*TASK REQUIREMENTS*: From the listing below, pull out every line where the string "point" appears.

*DATA RECORDS*:
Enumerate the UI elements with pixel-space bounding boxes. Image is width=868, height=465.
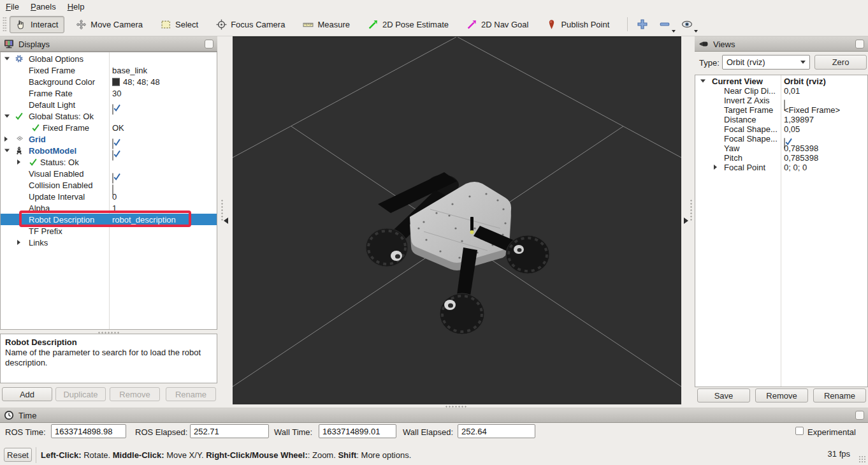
- wall-time-input[interactable]: [319, 424, 396, 438]
- property-value[interactable]: OK: [112, 123, 124, 133]
- tool-2d-pose-estimate[interactable]: 2D Pose Estimate: [361, 16, 455, 33]
- property-value[interactable]: 1: [112, 203, 117, 213]
- zero-button[interactable]: Zero: [814, 55, 867, 70]
- tree-row-focal-shape[interactable]: Focal Shape...: [695, 133, 867, 143]
- menu-item-panels[interactable]: Panels: [25, 1, 62, 13]
- mouse-help-text: Left-Click: Rotate. Middle-Click: Move X…: [41, 450, 411, 460]
- tree-row-default-light[interactable]: Default Light: [1, 99, 217, 110]
- expander-closed-icon[interactable]: [17, 240, 20, 245]
- tree-row-status-ok[interactable]: Status: Ok: [1, 156, 217, 168]
- ros-time-input[interactable]: [51, 424, 126, 438]
- tree-row-frame-rate[interactable]: Frame Rate30: [1, 87, 217, 99]
- property-label: Current View: [712, 76, 763, 85]
- toolbar-drag-handle[interactable]: [3, 17, 7, 32]
- tree-row-robot-description[interactable]: Robot Descriptionrobot_description: [1, 214, 217, 225]
- tree-row-current-view[interactable]: Current ViewOrbit (rviz): [695, 76, 867, 85]
- duplicate-button[interactable]: Duplicate: [55, 387, 106, 401]
- property-value[interactable]: 0: [112, 192, 117, 202]
- collapse-left-arrow-icon[interactable]: [224, 218, 228, 224]
- tree-row-near-clip-di[interactable]: Near Clip Di...0,01: [695, 85, 867, 95]
- tool-label: Interact: [31, 20, 58, 29]
- tool-select[interactable]: Select: [154, 16, 205, 33]
- time-icon: [4, 410, 18, 420]
- property-value[interactable]: robot_description: [112, 215, 176, 225]
- displays-float-button[interactable]: [205, 40, 213, 48]
- tree-row-distance[interactable]: Distance1,39897: [695, 114, 867, 124]
- views-float-button[interactable]: [855, 40, 864, 48]
- rename-button[interactable]: Rename: [813, 388, 866, 402]
- chevron-down-icon: [672, 30, 676, 33]
- menu-item-file[interactable]: File: [0, 1, 25, 13]
- remove-button[interactable]: Remove: [110, 387, 160, 401]
- reset-button[interactable]: Reset: [4, 448, 32, 462]
- property-value[interactable]: <Fixed Frame>: [784, 105, 840, 114]
- tree-row-tf-prefix[interactable]: TF Prefix: [1, 225, 217, 237]
- property-value[interactable]: 0,785398: [784, 152, 818, 162]
- displays-tree: Global OptionsFixed Framebase_linkBackgr…: [0, 52, 217, 330]
- tree-row-focal-shape[interactable]: Focal Shape...0,05: [695, 124, 867, 133]
- property-label: Fixed Frame: [29, 66, 75, 75]
- remove-button[interactable]: Remove: [755, 388, 808, 402]
- tree-row-focal-point[interactable]: Focal Point0; 0; 0: [695, 162, 867, 172]
- views-panel-title: Views: [713, 40, 735, 49]
- tree-row-global-options[interactable]: Global Options: [1, 53, 217, 64]
- save-button[interactable]: Save: [697, 388, 750, 402]
- wall-elapsed-input[interactable]: [458, 424, 535, 438]
- tree-row-fixed-frame[interactable]: Fixed Framebase_link: [1, 64, 217, 76]
- tool-remove-tool-icon[interactable]: [656, 17, 673, 31]
- tree-row-links[interactable]: Links: [1, 237, 217, 248]
- ros-elapsed-input[interactable]: [190, 424, 269, 438]
- property-value[interactable]: 0,785398: [784, 143, 818, 152]
- property-label: Distance: [724, 114, 756, 124]
- property-label: Grid: [29, 135, 46, 144]
- collapse-right-arrow-icon[interactable]: [684, 218, 688, 224]
- right-splitter-dots[interactable]: [690, 199, 693, 221]
- property-value[interactable]: 1,39897: [784, 114, 814, 124]
- experimental-checkbox[interactable]: [795, 427, 804, 435]
- color-property-value[interactable]: 48; 48; 48: [112, 77, 160, 87]
- time-float-button[interactable]: [855, 411, 864, 420]
- property-value[interactable]: 0,01: [784, 85, 800, 95]
- tree-row-visual-enabled[interactable]: Visual Enabled: [1, 168, 217, 179]
- expander-open-icon[interactable]: [4, 57, 10, 61]
- property-value[interactable]: 30: [112, 89, 121, 98]
- tool-visibility-icon[interactable]: [679, 17, 695, 31]
- resize-grip[interactable]: [858, 455, 866, 463]
- tool-measure[interactable]: Measure: [296, 16, 356, 33]
- tree-row-yaw[interactable]: Yaw0,785398: [695, 143, 867, 152]
- view-type-combobox[interactable]: Orbit (rviz): [722, 55, 810, 70]
- tree-row-grid[interactable]: Grid: [1, 133, 217, 145]
- tree-row-pitch[interactable]: Pitch0,785398: [695, 152, 867, 162]
- expander-closed-icon[interactable]: [714, 165, 717, 170]
- property-value[interactable]: Orbit (rviz): [784, 76, 826, 85]
- expander-closed-icon[interactable]: [4, 137, 8, 142]
- tool-publish-point[interactable]: Publish Point: [540, 16, 616, 33]
- property-value[interactable]: base_link: [112, 66, 147, 75]
- property-value[interactable]: 0; 0; 0: [784, 162, 807, 172]
- expander-closed-icon[interactable]: [17, 159, 20, 165]
- tool-2d-nav-goal[interactable]: 2D Nav Goal: [460, 16, 535, 33]
- tool-focus-camera[interactable]: Focus Camera: [210, 16, 291, 33]
- tree-row-invert-z-axis[interactable]: Invert Z Axis: [695, 95, 867, 105]
- property-label: Near Clip Di...: [724, 85, 776, 95]
- 3d-viewport[interactable]: [233, 36, 681, 404]
- grid-icon: [15, 135, 24, 144]
- tree-row-update-interval[interactable]: Update Interval0: [1, 191, 217, 202]
- expander-open-icon[interactable]: [700, 79, 705, 82]
- tool-move-camera[interactable]: Move Camera: [69, 16, 149, 33]
- menu-item-help[interactable]: Help: [62, 1, 90, 13]
- property-value[interactable]: 0,05: [784, 124, 800, 133]
- expander-open-icon[interactable]: [4, 149, 10, 152]
- tree-row-fixed-frame[interactable]: Fixed FrameOK: [1, 122, 217, 133]
- tree-row-background-color[interactable]: Background Color48; 48; 48: [1, 76, 217, 87]
- tree-row-collision-enabled[interactable]: Collision Enabled: [1, 179, 217, 191]
- add-button[interactable]: Add: [2, 387, 52, 401]
- tool-add-tool-icon[interactable]: [634, 17, 651, 31]
- tree-row-global-status-ok[interactable]: Global Status: Ok: [1, 110, 217, 122]
- rename-button[interactable]: Rename: [166, 387, 216, 401]
- expander-open-icon[interactable]: [4, 115, 10, 118]
- tree-row-alpha[interactable]: Alpha1: [1, 202, 217, 214]
- tool-interact[interactable]: Interact: [10, 16, 64, 33]
- tree-row-target-frame[interactable]: Target Frame<Fixed Frame>: [695, 105, 867, 114]
- tree-row-robotmodel[interactable]: RobotModel: [1, 145, 217, 156]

*ANSWER TO THIS TASK*:
- tree-row-focal-point[interactable]: Focal Point0; 0; 0: [695, 162, 867, 172]
- tool-publish-point[interactable]: Publish Point: [540, 16, 616, 33]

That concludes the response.